I am going to continue to take them at the current level for this week and if no better, I'm upping the dose.

Walking about relieves it a little, but the pain always seems to catch up.

The eyes (will) have it

I have been waiting for two months for the letter deferring me to my local hospital eye dept. (I need glasses to correct my doublevision). I chased my neurologist up over the phone today.

My Uber-Neurologist's secretary apologised on behalf of the consultant (previously referred to as Dr Somebodyorother) who saw me, explaining that they had a reputation for being "a bit slow."

What a strange thing to admit...

...but actually quite a breath of fresh air.

My case notes are going to be passed onto my neurologist proper (Dr Sh) who should be requesting an appointment be made via my GP.

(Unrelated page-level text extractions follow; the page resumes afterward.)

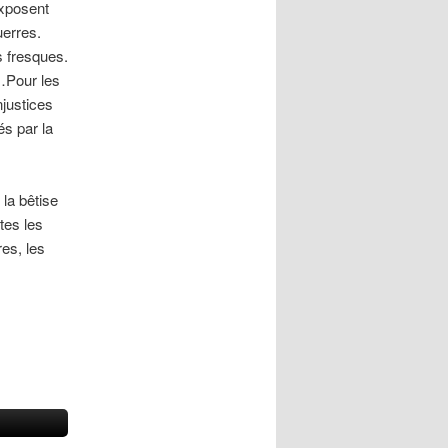
exposent
uerres.
 fresques.
t…Pour les
njustices
és par la
 la bêtise
tes les
res, les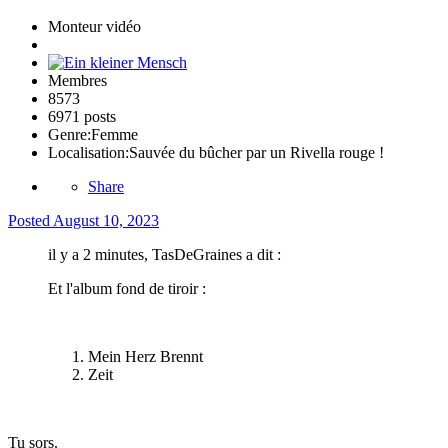
Monteur vidéo
Membres
8573
6971 posts
Genre:
Femme
Localisation:
Sauvée du bûcher par un Rivella rouge !
Share
Posted
August 10, 2023
il y a 2 minutes, TasDeGraines a dit :
Et l'album fond de tiroir
:
Mein Herz Brennt
Zeit
Tu sors.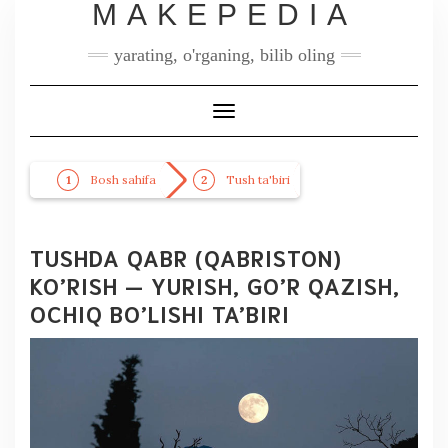
MAKEPEDIA
yarating, o'rganing, bilib oling
Toggle
Navigation
Bosh sahifa
Tush ta'biri
TUSHDA QABR (QABRISTON)
KO’RISH — YURISH, GO’R QAZISH,
OCHIQ BO’LISHI TA’BIRI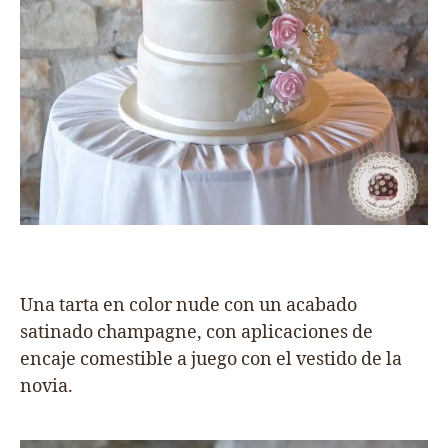
Una tarta en color nude con un acabado
satinado champagne, con aplicaciones de
encaje comestible a juego con el vestido de la
novia.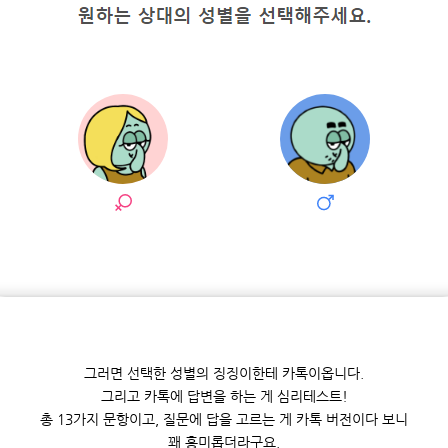
그러면 선택한 성별의 징징이한테 카톡이옵니다.
그리고 카톡에 답변을 하는 게 심리테스트!
총 13가지 문항이고, 질문에 답을 고르는 게 카톡 버전이다 보니
꽤 흥미롭더라구요.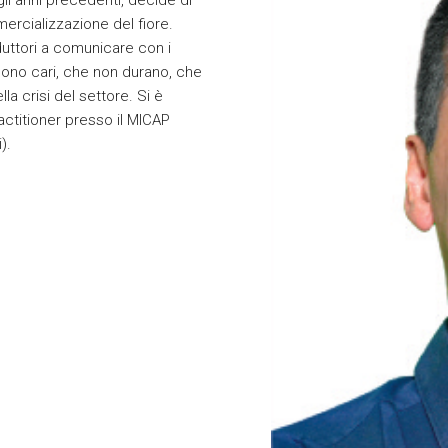
gli anni precedenti, decide di
ercializzazione del fiore.
oduttori a comunicare con i
 sono cari, che non durano, che
a crisi del settore. Si è
ctitioner presso il MICAP
).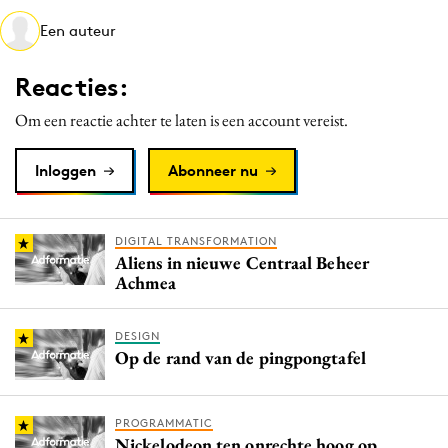
Media
Een auteur
Merkstrategie
Reacties:
PR
Programmatic
Om een reactie achter te laten is een account vereist.
Purpose Marketing
Inloggen
Abonneer nu
Reputatie & crisis
DIGITAL TRANSFORMATION
Aliens in nieuwe Centraal Beheer
Achmea
DESIGN
Op de rand van de pingpongtafel
PROGRAMMATIC
Nickelodeon ten onrechte hoog op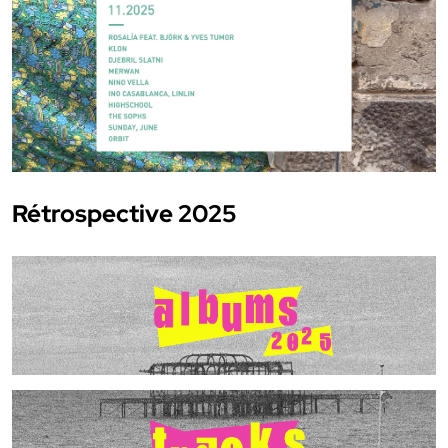
Rétrospective 2025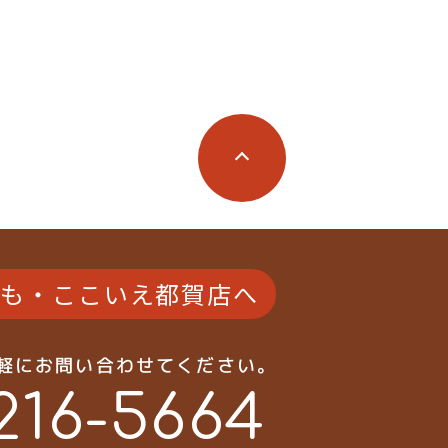
り有
写真充実
026.07.22
更新日：2026.07.25
0年以内
間取り有
駐車場2台可
き
場2台可
ペット可
50坪以上
ト可
4LDK以上
坪以上
接道6ｍ以上
K以上
南面バルコニー
6ｍ以上
も・ここいえ都賀店へ
水道完備
上下水道完備
気軽にお問い合わせてください。
216-5664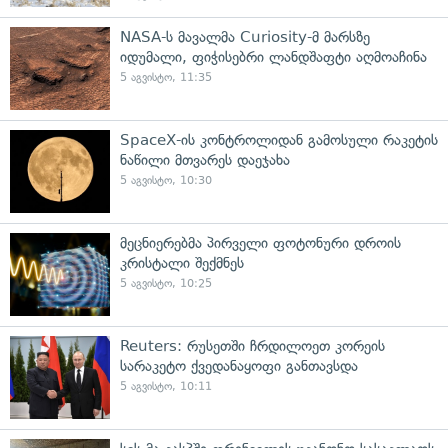
NASA-ს მავალმა Curiosity-მ მარსზე
იდუმალი, ფიჭისებრი ლანდშაფტი აღმოაჩინა
5 აგვისტო, 11:35
SpaceX-ის კონტროლიდან გამოსული რაკეტის
ნაწილი მთვარეს დაეჯახა
5 აგვისტო, 10:30
მეცნიერებმა პირველი ფოტონური დროის
კრისტალი შექმნეს
5 აგვისტო, 10:25
Reuters: რუსეთში ჩრდილოეთ კორეის
სარაკეტო ქვედანაყოფი განთავსდა
5 აგვისტო, 10:11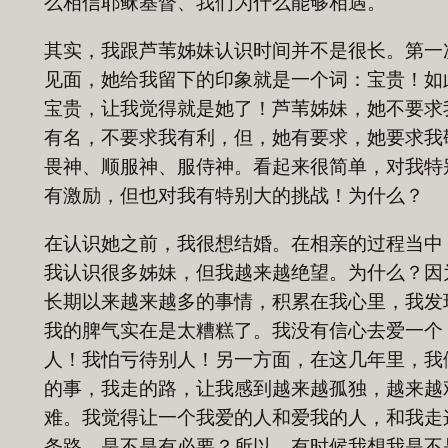
么相信耶稣基督、我们为什么能够相遇。
其实，我跟芦苇姊妹认识时间并不是很长。第一
见面，她给我留下的印象就是一个词：宝贵！如
宝贵，让我觉得就是她了！芦苇姊妹，她不要求
有名，不要求我有利，但，她有要求，她要求我
畏神、顺服神、服侍神。看起来很简单，对我特
有激励，但也对我有特别大的挑战！为什么？
在认识她之前，我很想结婚。在相亲的过程当中
我认识很多姊妹，但我越来越绝望。为什么？因
长期以来越来越多的事情，积累在我心里，我发
我的脾气实在是太糟糕了。我没有信心去爱一个
人！我怕亏待别人！另一方面，在这几年里，我
的事，我走的路，让我感到越来越孤独，越来越
难。我觉得让一个我爱的人和爱我的人，和我走
条路，是不是有必要？所以，有时候我想我是不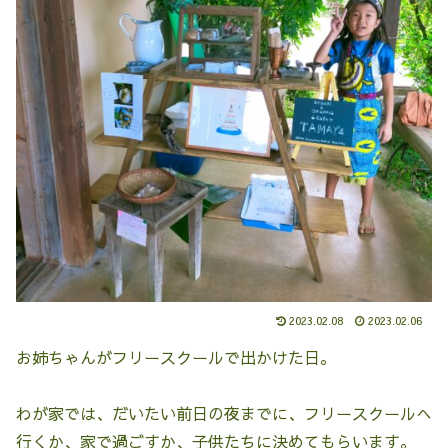
2023.02.08
2023.02.06
お姉ちゃんがフリースクールで出かけた日。
わが家では、だいたい前日の夜までに、フリースクールへ
行くか、家で過ごすか、子供たちに決めてもらいます。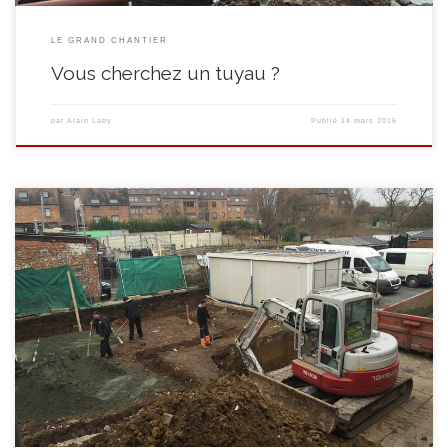
LE GRAND CHANTIER
Vous cherchez un tuyau ?
par
Alain Laby
Publié
14 mars 2016
… sont les mamelles de la patrie!!! Au fur et à mesure des coups de
pelleteuse hydraulique, l’extension de la cuisine(bâtiment du 17) et du
restaurant (bâtiment du 19) se dessinent. Il reste maintenant à implanter
notre citerne à eau de pluie qui alimentera entrer autres les WCs du
Quinquet. Le […]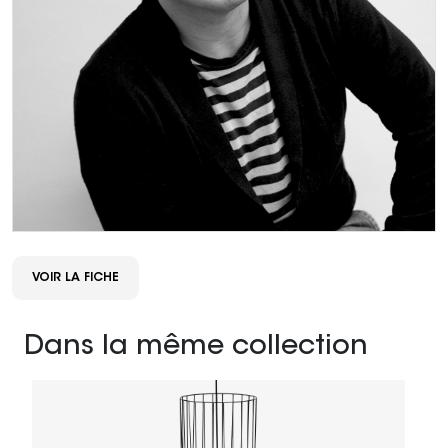
VOIR LA FICHE
Dans la même collection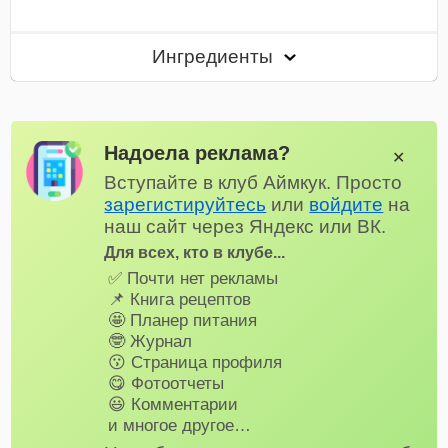
Ингредиенты
Надоела реклама?
✕
Вступайте в клуб Аймкук. Просто
зарегистируйтесь
или
войдите
на
наш сайт через Яндекс или ВК.
Для всех, кто в клубе...
✅ Почти нет рекламы
📌 Книга рецептов
🤩 Планер питания
🤓 Журнал
😗 Страница профиля
😋 Фотоотчеты
😃 Комментарии
и многое другое…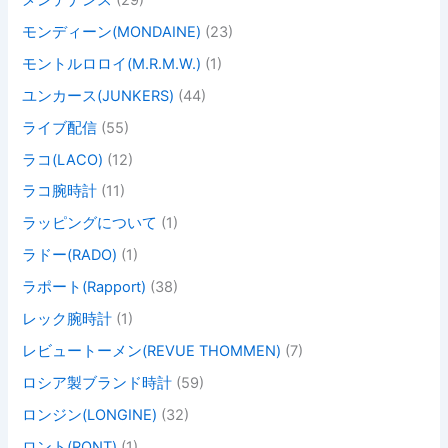
モンディーン(MONDAINE)
(23)
モントルロロイ(M.R.M.W.)
(1)
ユンカース(JUNKERS)
(44)
ライブ配信
(55)
ラコ(LACO)
(12)
ラコ腕時計
(11)
ラッピングについて
(1)
ラドー(RADO)
(1)
ラポート(Rapport)
(38)
レック腕時計
(1)
レビュートーメン(REVUE THOMMEN)
(7)
ロシア製ブランド時計
(59)
ロンジン(LONGINE)
(32)
ロント(RONT)
(1)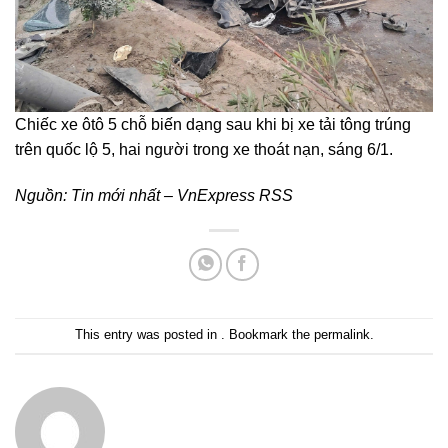
Chiếc xe ôtô 5 chỗ biến dạng sau khi bị xe tải tông trúng
trên quốc lộ 5, hai người trong xe thoát nạn, sáng 6/1.
Nguồn:
Tin mới nhất – VnExpress RSS
This entry was posted in . Bookmark the
permalink
.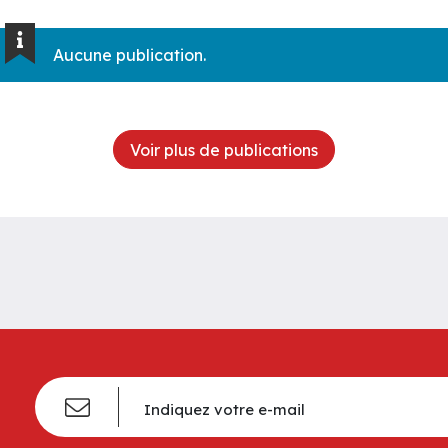
Aucune publication.
Voir plus de publications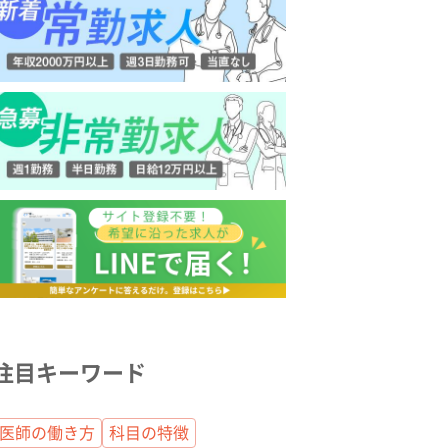
注目キーワード
医師の働き方
科目の特徴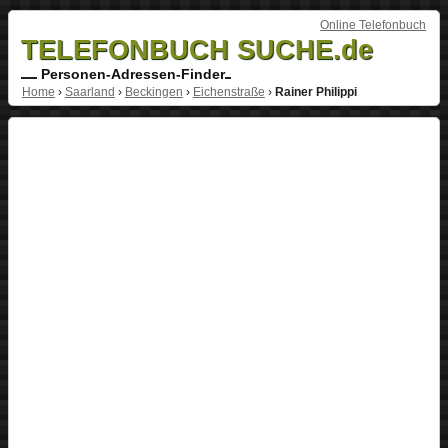
Online Telefonbuch
TELEFONBUCH SUCHE.de
Personen-Adressen-Finder
Home
›
Saarland
›
Beckingen
›
Eichenstraße
›
Rainer Philippi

It all sounds very convoluted but at least things seem to be on the move.


It has been amended since, but I once laughed at a section in the MS Society publication "What is MS?" which described potential problems when drinking alcohol.*

The problems highlighted included balance, bladder control, slurred speech and double-vision.

"So how do I know when I'm getting drunk then?" I thought.

Last week I had a few pints of lager at a wedding reception. I see two objects when my eyes look left anyway, but I found it difficult to straighten my vision out coming back to centre.

I guess this contributed to my drunken state, because it made everything swim earlier than it was meant to. A most unpleasant sensation and one that made me feel a bit maudlin for a while.

The boundary between sober and drunk is now very ('scuse the pun..) blurred.

* The publication has since been amended to say that MS symptoms can become more acute when drunk.